For my write-up today on Tim Pawlenty’s Courage to Stand, I’ll highlight something that Pawlenty says on page 67:
“My siblings were in a starkly different place from me politically during their early adult lives. My brother Steve was a union steward, an organizer who passed out union cards, got union authorization for workplace representation, even picketed. My older brother, Dan, was a union member at an oil refinery. Later, he went to work for a city and was part of the union there, too. Over time, both of them saw the shortcomings of the liberal agenda and started to be open to other arguments.”
I can identify with this passage because I myself had strong ideological convictions yet came to the point where I became open to other arguments.
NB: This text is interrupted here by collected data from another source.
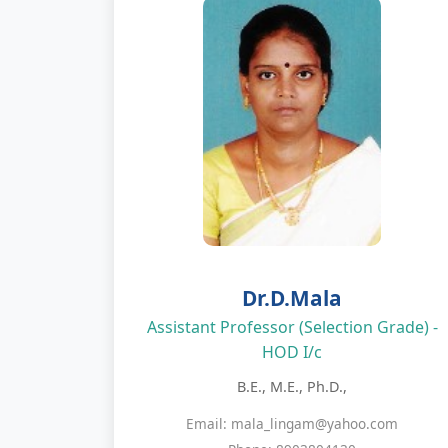
Dr.D.Mala
Assistant Professor (Selection Grade) -
HOD I/c
B.E., M.E., Ph.D.,
Email: mala_lingam@yahoo.com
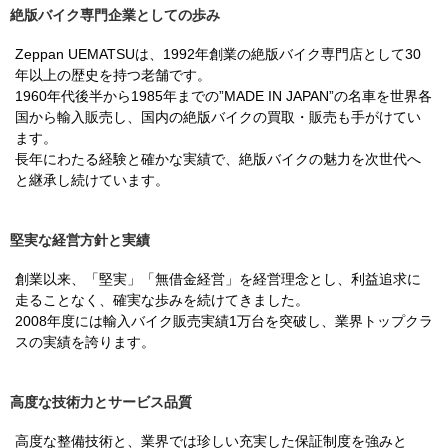
絶版バイク専門企業としての歩み
Zeppan UEMATSUは、1992年創業の絶版バイク専門店として30
年以上の歴史を持つ老舗です。
1960年代後半から1985年までの”MADE IN JAPAN”の名車を世界各
国から輸入販売し、国内の絶版バイクの買取・販売も手がけてい
ます。
長年にわたる経験と確かな実績で、絶版バイクの魅力を次世代へ
と継承し続けています。
堅実な経営方針と実績
創業以来、「堅実」「無借金経営」を経営理念とし、利益追求に
走ることなく、確実な歩みを続けてきました。
2008年度には輸入バイク販売実績1万台を突破し、業界トップクラ
スの実績を誇ります。
高度な技術力とサービス品質
高度な整備技術と、業界では珍しい充実した保証制度を強みと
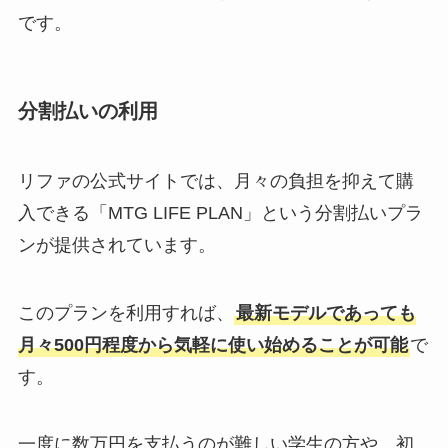
です。
分割払いの利用
リファの公式サイトでは、月々の負担を抑えて購
入できる「MTG LIFE PLAN」という分割払いプラ
ンが提供されています。
このプランを利用すれば、
最新モデルであっても
月々500円程度から気軽に使い始めることが可能
で
す。
一度に数万円を支払うのが難しい学生の方や、初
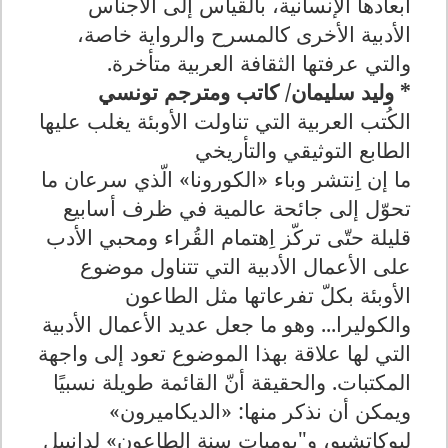
أبعادها الإنسانية، بالقياس إلى الأجناس
الأدبية الأخرى كالمسرح والرواية خاصة،
والتي عرفتها الثقافة العربية متأخرة.
* وليد سليمان/ كاتب ومترجم تونسي
الكُتب العربية التي تناولت الأوبئة يغلب عليها
الطابع التوثيقي والتأريخي
ما إن اِنتشر وباء «الكورونا» الّذي سرعان ما
تحوّل إلى جائحة عالمية في ظرف أسابيع
قليلة حتّى تركّز اِهتمام القُراء ومحبي الأدب
على الأعمال الأدبية التي تتناول موضوع
الأوبئة بكلّ تفرعاتها مثل الطاعون
والكوليرا... وهو ما جعل عديد الأعمال الأدبية
التي لها علاقة بهذا الموضوع تعود إلى واجهة
المكتبات. والحقيقة أنّ القائمة طويلة نسبيًا
ويمكن أن نذكر منها: «الديكاميرون»
لبوكاتشيو، و"يوميات سنة الطاعون» لدانييل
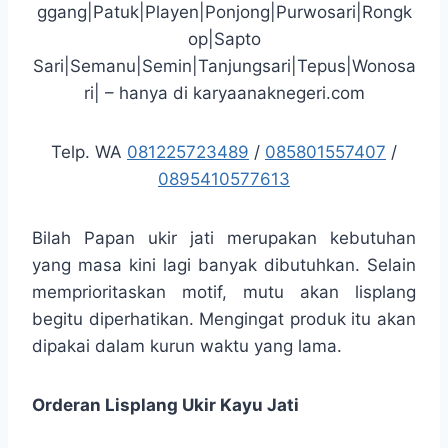
ggang|Patuk|Playen|Ponjong|Purwosari|Rongk
op|Sapto
Sari|Semanu|Semin|Tanjungsari|Tepus|Wonosa
ri| – hanya di karyaanaknegeri.com
Telp. WA
081225723489
/
085801557407
/
0895410577613
Bilah Papan ukir jati merupakan kebutuhan
yang masa kini lagi banyak dibutuhkan. Selain
memprioritaskan motif, mutu akan lisplang
begitu diperhatikan. Mengingat produk itu akan
dipakai dalam kurun waktu yang lama.
Orderan Lisplang Ukir Kayu Jati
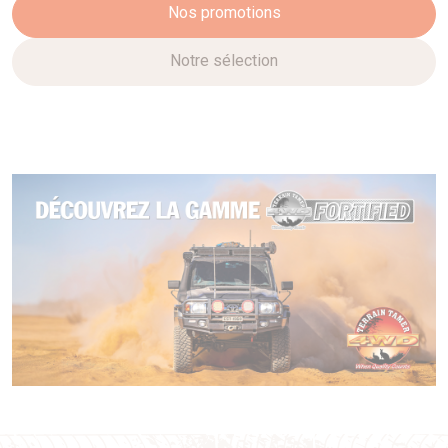
Nos promotions
Notre sélection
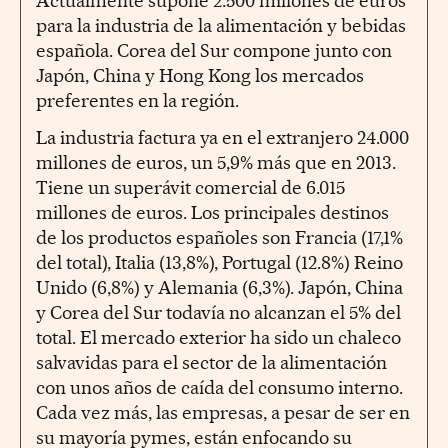
Actualmente supone 2.500 millones de euros
para la industria de la alimentación y bebidas
española. Corea del Sur compone junto con
Japón, China y Hong Kong los mercados
preferentes en la región.
La industria factura ya en el extranjero 24.000
millones de euros, un 5,9% más que en 2013.
Tiene un superávit comercial de 6.015
millones de euros. Los principales destinos
de los productos españoles son Francia (17,1%
del total), Italia (13,8%), Portugal (12.8%) Reino
Unido (6,8%) y Alemania (6,3%). Japón, China
y Corea del Sur todavía no alcanzan el 5% del
total. El mercado exterior ha sido un chaleco
salvavidas para el sector de la alimentación
con unos años de caída del consumo interno.
Cada vez más, las empresas, a pesar de ser en
su mayoría pymes, están enfocando su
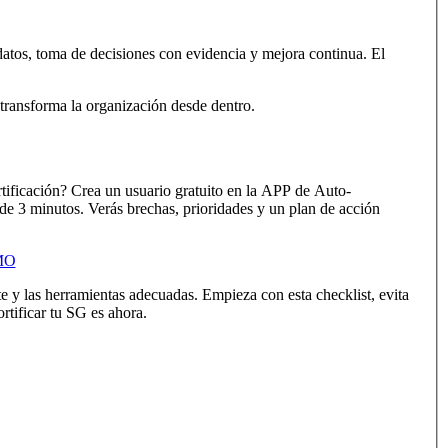
 datos, toma de decisiones con evidencia y mejora continua. El
 transforma la organización desde dentro.
tificación? Crea un usuario gratuito en la APP de Auto-
 3 minutos. Verás brechas, prioridades y un plan de acción
EMO
te y las herramientas adecuadas. Empieza con esta checklist, evita
rtificar tu SG es ahora.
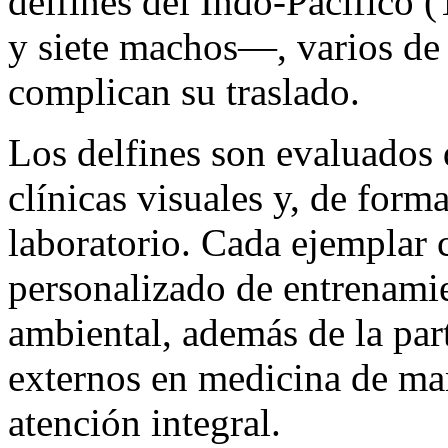
delfines del Indo-Pacífico
y siete machos—, varios de
complican su traslado.
Los delfines son evaluados 
clínicas visuales y, de form
laboratorio. Cada ejemplar
personalizado de entrenami
ambiental, además de la part
externos en medicina de mam
atención integral.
I was a conservative, but I got to the point where a number of conservative arguments rang hollow to me—-the notion that tax cuts for the rich will trickle down and create a host of jobs, the argument that the American health care system is so good because emergency rooms are required to treat everyone (as if that is adequate, and does not contain problems of its own), etc.
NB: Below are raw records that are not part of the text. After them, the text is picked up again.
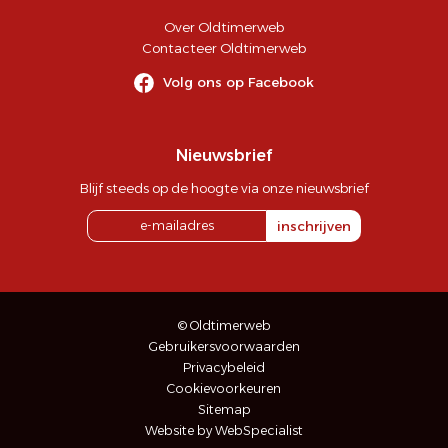
Over Oldtimerweb
Contacteer Oldtimerweb
Volg ons op Facebook
Nieuwsbrief
Blijf steeds op de hoogte via onze nieuwsbrief
inschrijven
© Oldtimerweb
Gebruikersvoorwaarden
Privacybeleid
Cookievoorkeuren
Sitemap
Website by WebSpecialist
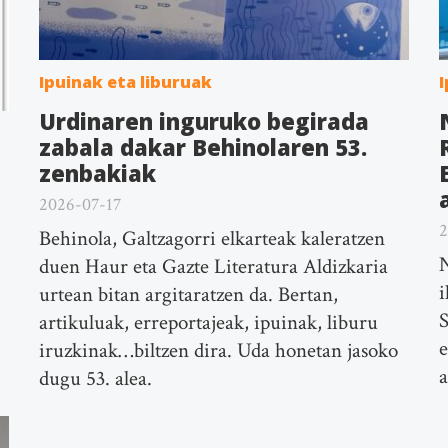
Ipuinak eta liburuak
I
Urdinaren inguruko begirada
zabala dakar Behinolaren 53.
zenbakiak
2026-07-17
2
Behinola, Galtzagorri elkarteak kaleratzen
N
duen Haur eta Gazte Literatura Aldizkaria
i
urtean bitan argitaratzen da. Bertan,
S
artikuluak, erreportajeak, ipuinak, liburu
e
iruzkinak…biltzen dira. Uda honetan jasoko
dugu 53. alea.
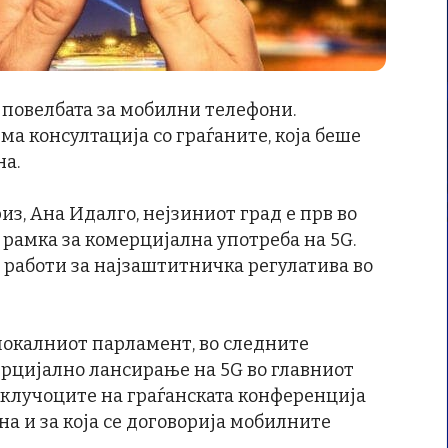
и повелбата за мобилни телефони.
а консултација со граѓаните, која беше
на.
з, Ана Идалго, нејзиниот град е прв во
рамка за комерцијална употреба на 5G.
е работи за најзаштитничка регулатива во
локалниот парламент, во следните
рцијално лансирање на 5G во главниот
заклучоците на граѓанската конференција
на и за која се договорија мобилните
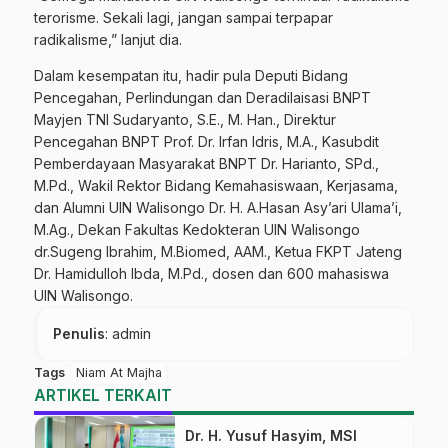
terorisme. Sekali lagi, jangan sampai terpapar
radikalisme,” lanjut dia.
Dalam kesempatan itu, hadir pula Deputi Bidang
Pencegahan, Perlindungan dan Deradilaisasi BNPT
Mayjen TNI Sudaryanto, S.E., M. Han., Direktur
Pencegahan BNPT Prof. Dr. Irfan Idris, M.A., Kasubdit
Pemberdayaan Masyarakat BNPT Dr. Harianto, SPd.,
M.Pd., Wakil Rektor Bidang Kemahasiswaan, Kerjasama,
dan Alumni UIN Walisongo Dr. H. A.Hasan Asy’ari Ulama’i,
M.Ag., Dekan Fakultas Kedokteran UIN Walisongo
dr.Sugeng Ibrahim, M.Biomed, AAM., Ketua FKPT Jateng
Dr. Hamidulloh Ibda, M.Pd., dosen dan 600 mahasiswa
UIN Walisongo.
Penulis
: admin
Tags
Niam At Majha
ARTIKEL TERKAIT
Dr. H. Yusuf Hasyim, MSI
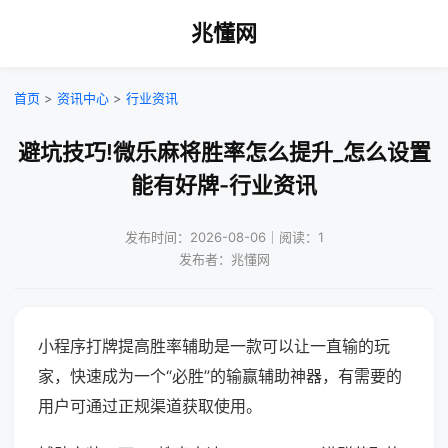
兆懂网
首页
>
资讯中心
>
行业资讯
避坑技巧!微乐麻将胜率怎么提升_怎么设置
能有好牌-行业资讯
发布时间：2026-08-06｜阅读：1
发布者：兆懂网
小程序打牌提高胜率辅助是一款可以让一直输的玩
家，快速成为一个“必胜”的输赢辅助神器，有需要的
用户可通过正规渠道获取使用。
Pawlenty does not detail (at least in this passage) what problems his brothers had with “the liberal agenda”. I can only speculate. Perhaps they concluded that unions were flawed, with their bosses, and other factors. Maybe they came to distrust government, or to believe that runaway government spending creates a lot of debt, which would even hurt the little guy whom they championed. There is enough human nature on all sides to convince people to be open to other arguments. The situation many of us are in is trying to decide which imperfect policy is better.